Waarschijnlijk meer nog dan de glitterbretels is vooral dat laatste gegeven relevant om de rijkdom van ons tijdsgewricht te begrijpen. En dan bedoel ik misschien vooral de rijkdom die zorgde voor al de smartphones waarmee de scholieren hun bezwaren deponeerden (wel 500 stuks per minuut), en niet zozeer de aard van hun grieven. Die kwamen erop neer dat het examen Nederlands ‘te lang’ en ‘te moeilijk’ was. Wie denkt dat het toch aardig was van de examinerende instanties om de VWO-scho­lie­ren te zien als competent en onverschrokken genoeg om een lang en moeilijk examen te maken, mist de grote lijn. Al sinds jaar en dag gaan de meeste klachten van scholieren immers over het eindexamen Nederlands. En dan betreffen ze niet het feit dat bij de beoordeling op havo en vwo spelling en grammatica helemaal niet mee mogen tellen, want dat is volgens het Landelijk Aktie Komitee Scholieren slechts logisch. ‘Als de vaardigheid lezen wordt getoetst, is het prettig als mensen niet ook nog eens op spelling hoeven te letten,’ is hieromtrent de officiële beleidslijn.

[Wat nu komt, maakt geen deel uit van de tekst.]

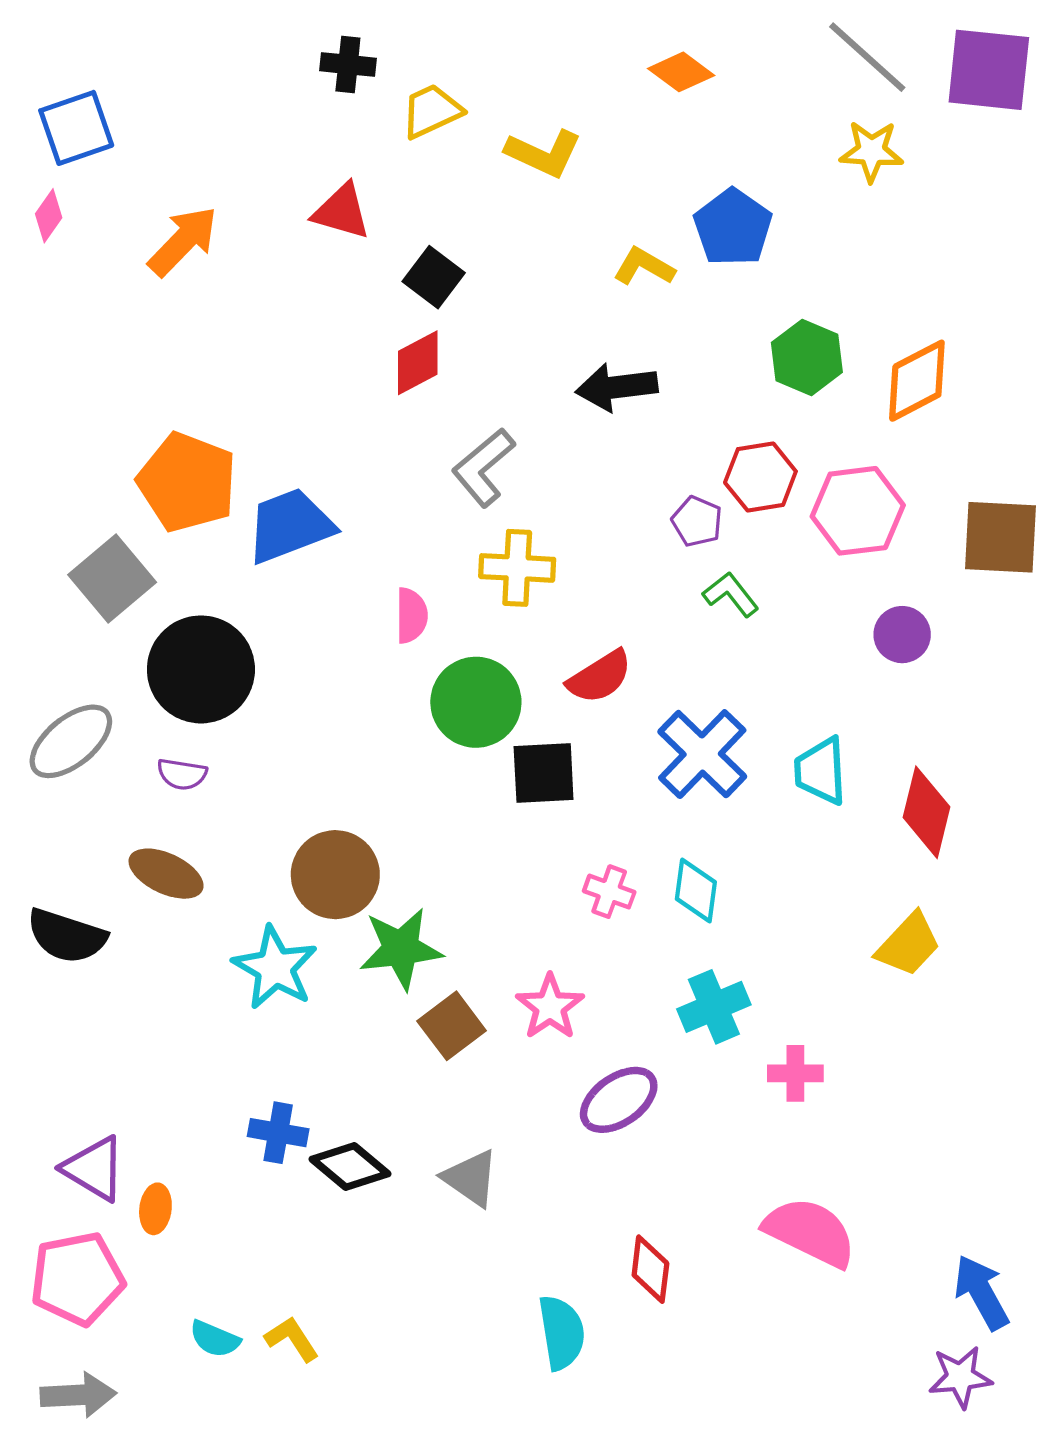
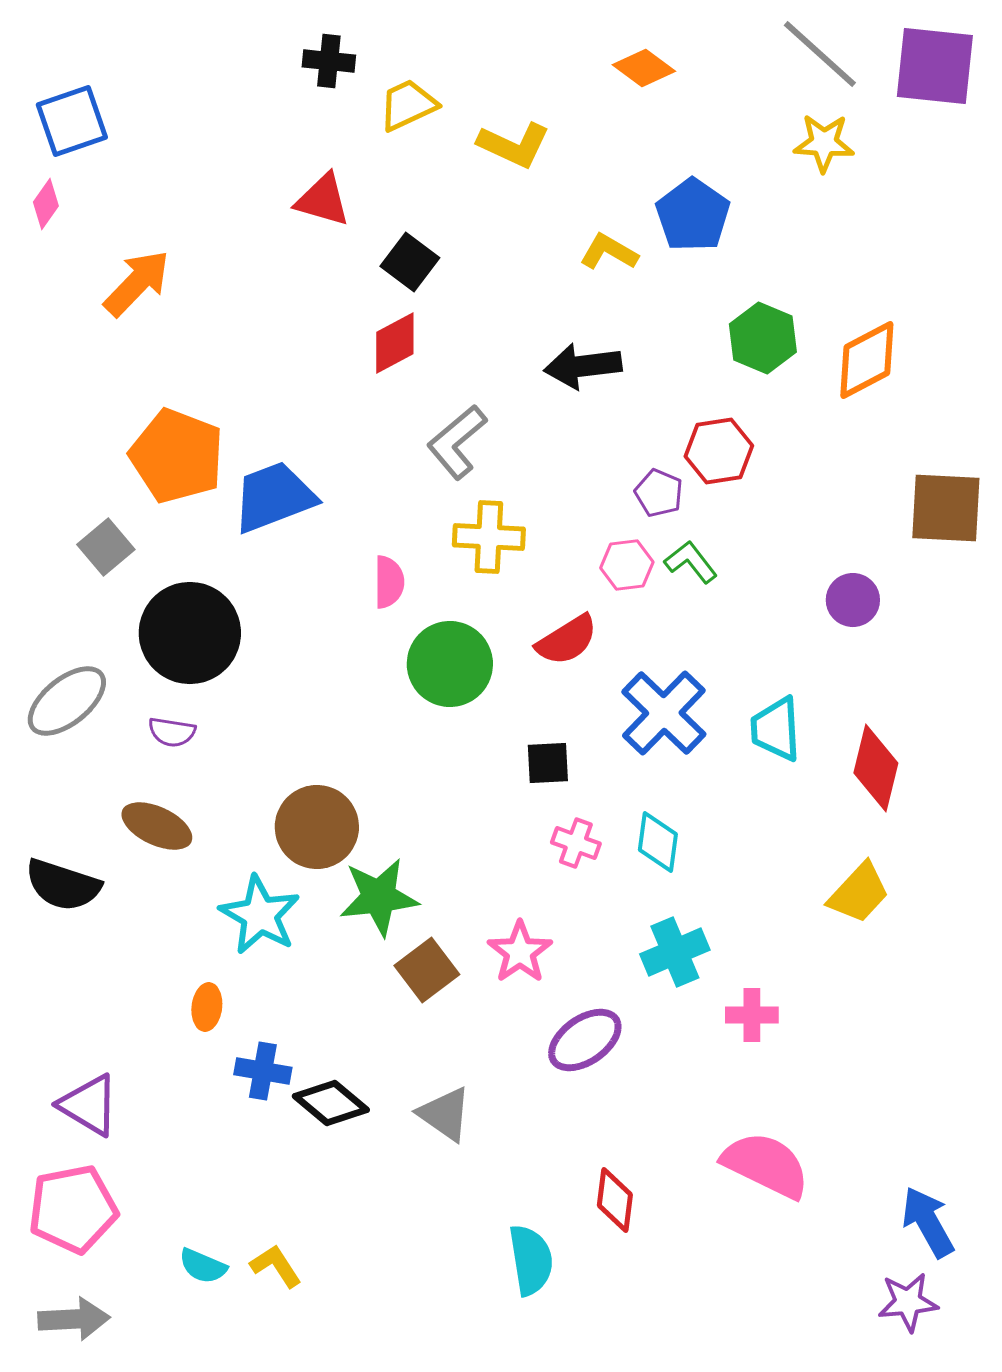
orange arrow: (183, 241) -> (137, 283), moved
pink hexagon: (858, 511) -> (627, 565), moved, size x0.6
gray square: (112, 578) -> (106, 547), size x0.7
black square: (544, 773) -> (548, 763), moved, size x0.7
orange ellipse: (155, 1209) -> (207, 1007), moved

Zelfs wanneer men voorbijgaat aan het feit dat ook universiteiten tegenwoordig steeds meer gebukt gaan onder een tot tsunami-omvang aanzwellende klachtenstroom van studenten (hoewel voor Alma Mater spelling en grammatica evenmin zwaar tellen), heeft deze bloesemmaand toch een interessant leermoment doen ontluiken. De cocktail van cultureel raffinement die ons tot de boordenknoop reikte, werpt immers bovenal licht op een kwestie die door de Koninklijke Akademie der Wetenschappen en het Centraal Bureau voor de Statistiek unisono is uitgeroepen tot urgent maatschappelijk vraagstuk. Ik doel dan op wat in de politiek huiverend wordt benoemd als ‘de nieuwe vormen van ongelijkheid’. Dat is trouwens dezelfde politiek die voornemens is de techniekopleidingen op het vmbo vanaf volgend jaar 10 tot 15 procent minder financiering te geven en universitaire studenten meer inspraakmacht.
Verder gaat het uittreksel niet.